At times, the conflicts begin to feel a little bit repetitive; some new structural issue has come up in the renovation, a character doesn’t have the emotional capability to be honest about an issue in their life, or, and this is a big one, someone can’t figure out what exactly should go on the menu. Food is tough! Still, just like in season one, The Bear is so much fun to watch. Dialogue dances between drama and comedy with ease (after a minute or two of Nat’s slow-zoom monologue, we learn she’s baring her soul to a random plumber), and the chemistry of the cast is undeniable (every scene between Carmy and Syd is layered and electric).

While the cast figures out their hopes and dreams, this season also seems to ask why Carmy might choose to stay in this industry that has been so utterly destructive for him. Is it obsession or passion? Fun or fear? Purpose is the idea that floats above these episodes, just out of sight. In fact, the premise is set up in the first 10 minutes of episode one. A lost-looking Richie confesses to Carmy that he doesn’t feel the grounding that Carmy feels from cooking. “You love all this shit,” he says. “It’s fun for you.”

“This shit’s not fun for me,” Carmy replies. ”When you love something, it’s not always fun.”
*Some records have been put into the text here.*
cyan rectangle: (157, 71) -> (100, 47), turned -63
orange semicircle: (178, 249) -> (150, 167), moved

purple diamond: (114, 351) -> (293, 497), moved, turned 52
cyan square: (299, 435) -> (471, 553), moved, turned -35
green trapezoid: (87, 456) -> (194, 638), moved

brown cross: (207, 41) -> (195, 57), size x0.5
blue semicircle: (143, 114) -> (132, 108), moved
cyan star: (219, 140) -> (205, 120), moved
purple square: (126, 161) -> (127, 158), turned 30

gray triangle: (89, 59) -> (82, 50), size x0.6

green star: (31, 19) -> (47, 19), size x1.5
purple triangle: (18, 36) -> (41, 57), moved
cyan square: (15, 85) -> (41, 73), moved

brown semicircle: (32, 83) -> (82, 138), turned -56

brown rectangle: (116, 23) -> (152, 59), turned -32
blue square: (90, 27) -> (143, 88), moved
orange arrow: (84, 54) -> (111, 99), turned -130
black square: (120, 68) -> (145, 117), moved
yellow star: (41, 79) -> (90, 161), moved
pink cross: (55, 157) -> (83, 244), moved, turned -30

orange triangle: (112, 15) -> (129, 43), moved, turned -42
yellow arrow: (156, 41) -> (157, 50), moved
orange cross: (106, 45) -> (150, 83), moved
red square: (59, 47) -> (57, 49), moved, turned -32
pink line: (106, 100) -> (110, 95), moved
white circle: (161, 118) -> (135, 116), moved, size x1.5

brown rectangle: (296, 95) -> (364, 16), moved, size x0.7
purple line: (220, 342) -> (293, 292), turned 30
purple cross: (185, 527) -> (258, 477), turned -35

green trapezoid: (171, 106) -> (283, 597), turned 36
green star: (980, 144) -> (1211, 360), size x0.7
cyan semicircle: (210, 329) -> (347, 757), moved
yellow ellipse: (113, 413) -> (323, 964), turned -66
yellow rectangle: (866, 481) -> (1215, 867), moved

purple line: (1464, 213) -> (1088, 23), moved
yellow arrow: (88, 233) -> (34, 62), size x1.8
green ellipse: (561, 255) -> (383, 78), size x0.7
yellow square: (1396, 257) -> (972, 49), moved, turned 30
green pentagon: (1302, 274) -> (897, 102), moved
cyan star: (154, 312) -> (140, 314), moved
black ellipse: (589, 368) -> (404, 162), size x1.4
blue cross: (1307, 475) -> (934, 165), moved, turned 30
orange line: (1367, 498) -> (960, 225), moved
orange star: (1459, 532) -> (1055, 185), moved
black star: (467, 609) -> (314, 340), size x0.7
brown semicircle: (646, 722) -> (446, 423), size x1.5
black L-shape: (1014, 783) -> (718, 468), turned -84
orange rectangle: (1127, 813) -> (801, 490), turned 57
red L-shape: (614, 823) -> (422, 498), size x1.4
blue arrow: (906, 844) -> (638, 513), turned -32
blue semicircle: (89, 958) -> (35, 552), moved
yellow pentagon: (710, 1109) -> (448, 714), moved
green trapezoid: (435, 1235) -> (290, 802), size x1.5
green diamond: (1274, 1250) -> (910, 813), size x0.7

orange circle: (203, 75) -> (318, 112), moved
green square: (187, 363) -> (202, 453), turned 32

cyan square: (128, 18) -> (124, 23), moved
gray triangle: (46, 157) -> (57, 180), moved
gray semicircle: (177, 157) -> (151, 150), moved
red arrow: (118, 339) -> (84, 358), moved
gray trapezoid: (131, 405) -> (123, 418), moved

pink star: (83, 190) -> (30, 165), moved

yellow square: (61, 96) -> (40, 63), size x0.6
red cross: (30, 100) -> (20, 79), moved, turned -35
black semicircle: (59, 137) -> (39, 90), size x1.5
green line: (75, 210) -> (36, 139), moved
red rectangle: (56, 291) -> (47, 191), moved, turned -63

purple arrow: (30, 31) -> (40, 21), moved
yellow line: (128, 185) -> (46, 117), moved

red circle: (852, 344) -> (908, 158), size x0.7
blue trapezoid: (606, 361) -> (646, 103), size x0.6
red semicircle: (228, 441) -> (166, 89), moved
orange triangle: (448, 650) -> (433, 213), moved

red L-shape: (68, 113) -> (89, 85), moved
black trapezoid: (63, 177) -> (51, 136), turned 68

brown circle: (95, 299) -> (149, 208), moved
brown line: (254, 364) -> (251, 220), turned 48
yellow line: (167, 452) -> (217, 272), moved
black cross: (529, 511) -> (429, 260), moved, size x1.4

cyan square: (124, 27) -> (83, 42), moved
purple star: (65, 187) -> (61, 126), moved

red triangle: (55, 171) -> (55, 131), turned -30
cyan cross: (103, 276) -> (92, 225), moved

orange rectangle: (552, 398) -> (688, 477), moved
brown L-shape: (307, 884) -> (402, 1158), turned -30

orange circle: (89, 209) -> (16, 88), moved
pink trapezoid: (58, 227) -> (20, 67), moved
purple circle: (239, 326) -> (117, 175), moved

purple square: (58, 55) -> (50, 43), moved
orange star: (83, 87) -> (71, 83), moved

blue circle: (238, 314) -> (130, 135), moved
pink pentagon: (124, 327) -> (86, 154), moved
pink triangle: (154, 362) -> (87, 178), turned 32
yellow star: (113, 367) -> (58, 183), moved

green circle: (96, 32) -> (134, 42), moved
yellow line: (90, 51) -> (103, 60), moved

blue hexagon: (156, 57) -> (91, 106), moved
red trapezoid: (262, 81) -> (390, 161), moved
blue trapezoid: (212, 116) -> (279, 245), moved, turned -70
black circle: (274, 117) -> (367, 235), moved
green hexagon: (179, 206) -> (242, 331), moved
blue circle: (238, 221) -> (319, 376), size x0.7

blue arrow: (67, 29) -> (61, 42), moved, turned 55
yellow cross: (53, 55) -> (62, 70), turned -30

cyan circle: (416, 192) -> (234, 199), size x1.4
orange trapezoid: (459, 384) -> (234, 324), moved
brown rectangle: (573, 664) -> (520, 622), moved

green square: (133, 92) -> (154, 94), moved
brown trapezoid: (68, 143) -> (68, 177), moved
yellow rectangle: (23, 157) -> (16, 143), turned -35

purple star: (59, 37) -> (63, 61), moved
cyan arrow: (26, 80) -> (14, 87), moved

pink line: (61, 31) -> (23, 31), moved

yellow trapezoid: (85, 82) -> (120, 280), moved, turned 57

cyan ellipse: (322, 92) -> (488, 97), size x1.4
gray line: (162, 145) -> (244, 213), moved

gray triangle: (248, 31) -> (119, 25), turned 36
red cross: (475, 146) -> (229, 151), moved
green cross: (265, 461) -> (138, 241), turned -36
These are questions applicable to the real-world restaurant world too. Food is an undeniably scary industry in which to work, (trust me, I’m speaking from firsthand experience). There are a thousand things that can go wrong, even as a million others somehow, miraculously line up perfectly—as Syd discovers for herself. A partnership can go south, you can face insurmountable staffing issues, a team of servers can be less than perfect. Even when all those things work out, a restaurant can still end up closed—okay, I’m bumming myself out here. The point that season two of The Bear makes, though, is that navigating this minefield of risks is the price we pay to create something greater than ourselves. Are the potential pitfalls worth the reward? That’s for Carmy and his team to figure out as they braise, sauté, and broil their way through their issues as usual.